[EXERCISE OBJECTIVE]:
Go through the listing beneath this task and return every line that carries the string "Откуда".

[DATA FOR ANALYSIS]:

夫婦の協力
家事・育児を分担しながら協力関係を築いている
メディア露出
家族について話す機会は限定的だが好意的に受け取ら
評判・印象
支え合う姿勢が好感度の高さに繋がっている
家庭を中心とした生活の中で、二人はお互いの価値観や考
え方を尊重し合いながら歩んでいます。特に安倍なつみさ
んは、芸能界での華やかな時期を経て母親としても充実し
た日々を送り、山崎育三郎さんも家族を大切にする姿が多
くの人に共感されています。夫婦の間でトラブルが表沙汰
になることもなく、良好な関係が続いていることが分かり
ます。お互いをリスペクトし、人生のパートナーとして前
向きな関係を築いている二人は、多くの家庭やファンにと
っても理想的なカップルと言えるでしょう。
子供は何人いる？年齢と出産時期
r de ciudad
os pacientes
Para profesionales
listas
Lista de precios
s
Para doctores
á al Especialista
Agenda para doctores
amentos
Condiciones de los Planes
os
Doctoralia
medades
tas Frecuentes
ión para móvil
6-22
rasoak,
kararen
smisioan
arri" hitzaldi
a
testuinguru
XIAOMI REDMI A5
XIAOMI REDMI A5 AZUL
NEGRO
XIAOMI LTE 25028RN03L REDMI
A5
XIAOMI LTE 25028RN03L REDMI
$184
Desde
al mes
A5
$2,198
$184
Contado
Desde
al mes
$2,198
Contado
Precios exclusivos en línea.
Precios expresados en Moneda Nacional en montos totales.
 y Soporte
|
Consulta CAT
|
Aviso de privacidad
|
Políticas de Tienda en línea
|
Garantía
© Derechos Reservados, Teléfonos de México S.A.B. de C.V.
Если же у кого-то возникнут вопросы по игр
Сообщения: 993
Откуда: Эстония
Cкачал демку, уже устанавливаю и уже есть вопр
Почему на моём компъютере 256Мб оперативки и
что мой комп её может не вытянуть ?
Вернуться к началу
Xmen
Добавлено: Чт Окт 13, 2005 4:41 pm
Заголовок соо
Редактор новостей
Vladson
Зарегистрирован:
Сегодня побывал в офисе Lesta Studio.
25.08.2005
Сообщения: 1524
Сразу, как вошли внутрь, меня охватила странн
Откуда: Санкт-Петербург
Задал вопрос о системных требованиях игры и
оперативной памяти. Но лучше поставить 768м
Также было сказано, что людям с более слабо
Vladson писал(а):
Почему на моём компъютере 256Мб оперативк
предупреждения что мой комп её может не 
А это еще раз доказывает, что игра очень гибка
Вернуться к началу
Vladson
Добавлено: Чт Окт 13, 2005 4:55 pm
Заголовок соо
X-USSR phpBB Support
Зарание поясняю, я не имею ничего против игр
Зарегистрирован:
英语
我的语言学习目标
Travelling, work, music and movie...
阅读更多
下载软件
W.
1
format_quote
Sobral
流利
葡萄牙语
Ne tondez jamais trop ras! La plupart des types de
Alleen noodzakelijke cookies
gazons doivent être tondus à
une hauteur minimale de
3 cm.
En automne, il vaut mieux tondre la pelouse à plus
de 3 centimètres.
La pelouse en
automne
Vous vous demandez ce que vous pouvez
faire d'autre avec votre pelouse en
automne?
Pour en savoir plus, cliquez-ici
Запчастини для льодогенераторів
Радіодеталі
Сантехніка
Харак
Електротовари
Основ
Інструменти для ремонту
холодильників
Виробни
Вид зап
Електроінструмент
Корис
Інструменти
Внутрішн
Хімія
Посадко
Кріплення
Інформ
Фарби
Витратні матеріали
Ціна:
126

[EXERCISE RESULT]:
Откуда: Эстония
Откуда: Санкт-Петербург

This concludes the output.